Sunday, June 2, 2019

Sunday afternoon 2

I found Ron crawling on the floor and asked him if he needed help; he did.  I got him in his wheelchair and took him to the bathroom.  I asked if he needed help, he said no.  I heard a crash.  Later I found blood on the floor, not much, just a few smears I cleaned up.

I am glad he is not a carrier of a blood borne disease.  I did help get him back to bed.  I told him I cancelled the Waffle House, he said OK.  I reminded him to call in trips for tomorrow.  He didn't answer.  I will remind him again around 4.

I decided to work on my second shelf system, once I got him settled.  I really didn't want to sit around during a blackout.

So I went outside, raised the garage door, and got to work.  It was pretty easy.  At the end of it I used 4 out of 5 shelves.  The rack is under the track for the garage door so I couldn't stack it too high.  But I got a lot of stuff on it.

I also collected a bunch of storage boxes.  I have almost a dozen, big and medium sizes, some have lids, most do not.

I plan to check with Ron, see if he wants any, and then put the rest out at the curb for hoarders/recycle.  Someone will take them and they won't be my problem any more.

I need to do a little more work but I pretty well have enough room for the punching bag, the one on a stand.  One review suggested filling the base with the cheap, old-style kitty litter (non clump).  That sounds great.  Then I can go out there and beat on it when Ron is being a drunk.

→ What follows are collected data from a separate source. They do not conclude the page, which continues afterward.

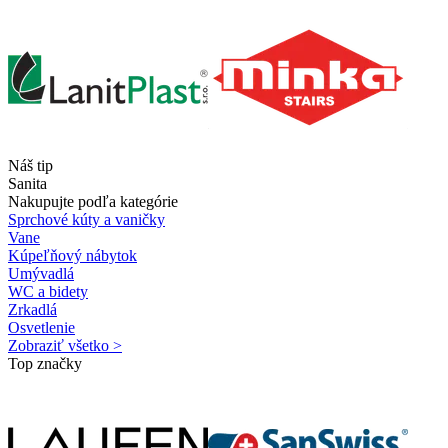
Náš tip
Sanita
Nakupujte podľa kategórie
Sprchové kúty a vaničky
Vane
Kúpeľňový nábytok
Umývadlá
WC a bidety
Zrkadlá
Osvetlenie
Zobraziť všetko >
Top značky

My Dad and my aunt were thrilled with the photo I posted.  I think they're getting that, for me, organization has always been an energy issue, not a hoarding one.  It looked the same, though.

So I could have the punching bag set up by the end of the week.  That would be great.  I see nothing wrong with cardio pretty much every day, especially if I am mixing it up and doing different things.  I can walk, bike, do the step, punching bag... plenty of options coming.

My foot is doing very well and I intend to keep it that way.

So, I'm glad I got all that done.  It's a big load off me.  I can certainly assemble another rack, again, and I plan to for the short wall (east).  I have bags of stuff piled up there but I can organize that better.

It won't be much fun to work out in what looks like a garbage dump.  And yes, I know I am micromanaging the things I can control because so much of my life is completely OUT of control.  I know that.

A professional once said I was "very self-aware" and I took it, still do, as a compliment.  I hope I am.  I made some very bad choices back when I was a kid, and sick at that, but I am committed to seeing this through.

I don't think Ron will sober up in time to make our trips for tomorrow.  There is a way for me to do that, and I will.  If he doesn't like them he can change them.  But we will at least have a ride to work.

If he had his own employment I wouldn't 'save" him - boy AA has a lot to say about that.  But it is OUR business so I need a ride.

I know why God never allowed me to get my own paratransit.  Ron has told me repeatedly he would stay home in bed constantly if I had my own service.  God doesn't want that, Ron's got to get his butt out of bed.

I hope he didn't mess up his face when he fell in the bathroom - that could make work awkward.

I will also make an appointment to go to Walmart because he does need his medication.  He cannot pour vodka down his throat all day, live in a constant blackout, and call it done.  He needs to be functional and that means medication.

Yeah, I'm going to go make the trips and come back.  That wasn't too bad.

I made a trip to work and home, then one to the pharmacy later.  This is MY transportation.  He's just going along.

And I'm going to go eat some banana yogurt.